Court Issues Guidelines For Parental Rights Cases
Elvin G.'s parental rights to his sons, then 10 and 9 years old, respectively, were terminated on Oct. 1, 2012. The children had been raised mostly by their mother who struggled with substance abuse problems. The Department of Children and Families became involved with her family in 2006 because of her drug problems and need for housing assistance.
Around that time, the mother had another child, with a different father, and tested positive for the illegal drug PCP. Later that year, DCF announced that it now considered the children to be neglected. But they remained in the mother's care under the protective supervision of DCF.
Around the time the children were born, Elvin G. was in prison on drug charges. He was later released to a halfway house, from which he escaped. He was caught and jailed again a few months later. In 2004, he was charged by federal authorities with possession of a stolen firearm. He was sentenced to 10 years in prison in 2005.
By early 2008, due to the mother's continued substance abuse problems, DCF had taken custody of the children.
In 2010, after the children had been in foster care for two years, DCF argued that the father had failed to rehabilitate himself despite participating in prison-based parenting, substance abuse and anger management programs. DCF said the father got into trouble while in prison, including possessing marijuana and failing a drug test. This resulted in an 18-month loss of visitation rights with his children. He also did not keep DCF updated about to his prison transfers. The agency had to track him down after he was transferred from a prison in New York to one in Arizona.

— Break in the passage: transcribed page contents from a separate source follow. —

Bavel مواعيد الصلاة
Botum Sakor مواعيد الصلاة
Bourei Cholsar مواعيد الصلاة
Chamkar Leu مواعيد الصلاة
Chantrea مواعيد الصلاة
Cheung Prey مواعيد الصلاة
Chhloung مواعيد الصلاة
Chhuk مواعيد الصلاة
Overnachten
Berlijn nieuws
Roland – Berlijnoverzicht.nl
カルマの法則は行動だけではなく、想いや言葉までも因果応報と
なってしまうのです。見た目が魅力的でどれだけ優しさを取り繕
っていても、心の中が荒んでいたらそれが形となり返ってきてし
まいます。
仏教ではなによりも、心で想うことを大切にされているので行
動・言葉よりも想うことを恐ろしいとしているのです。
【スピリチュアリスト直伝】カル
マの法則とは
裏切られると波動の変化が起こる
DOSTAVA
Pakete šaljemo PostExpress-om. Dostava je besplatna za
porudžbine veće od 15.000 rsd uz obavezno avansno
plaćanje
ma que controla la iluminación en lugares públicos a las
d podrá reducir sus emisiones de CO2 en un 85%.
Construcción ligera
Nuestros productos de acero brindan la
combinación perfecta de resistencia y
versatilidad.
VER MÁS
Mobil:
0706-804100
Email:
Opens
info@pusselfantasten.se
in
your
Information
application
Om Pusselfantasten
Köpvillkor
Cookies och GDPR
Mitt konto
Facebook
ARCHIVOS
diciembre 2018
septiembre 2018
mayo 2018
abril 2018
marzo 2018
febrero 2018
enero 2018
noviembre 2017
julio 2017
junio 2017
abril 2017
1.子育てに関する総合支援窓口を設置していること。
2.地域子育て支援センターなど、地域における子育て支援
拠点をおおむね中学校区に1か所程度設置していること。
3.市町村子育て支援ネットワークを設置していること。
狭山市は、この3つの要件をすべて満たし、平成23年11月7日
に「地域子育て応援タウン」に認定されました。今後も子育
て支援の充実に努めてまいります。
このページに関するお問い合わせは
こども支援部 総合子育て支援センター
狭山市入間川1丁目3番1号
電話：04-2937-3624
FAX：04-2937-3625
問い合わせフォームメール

The mother, meanwhile, became disabled after having an aneurysm. It wasn't until her disabling condition was confirmed by doctors that DCF and the courts refocused their efforts towards termination of parental rights and adoption. The previous plan had focused primarily on reuniting the children with their mother.
In early 2012, a termination of parental rights hearing took place over three days at which the father participated via videoconference.
At the trial, the father's lawyer argued that the court needed to give the father specific steps to follow prior to terminating his parental rights, claiming that such steps are mandated by state statute. However, Superior Court Judge Constance Epstein ruled that state statute does not require a court to issue specific steps for a parent prior to terminating their parental rights when there has been a prior court adjudication of neglect.
The father then appealed and the state Supreme Court took up the case.
Chief Justice Rogers noted in the decision, which will be officially released Nov. 12, that although specific steps must be given to parents facing the loss of their children, the parent's completion of the steps does not ensure they will prevail in a termination proceeding.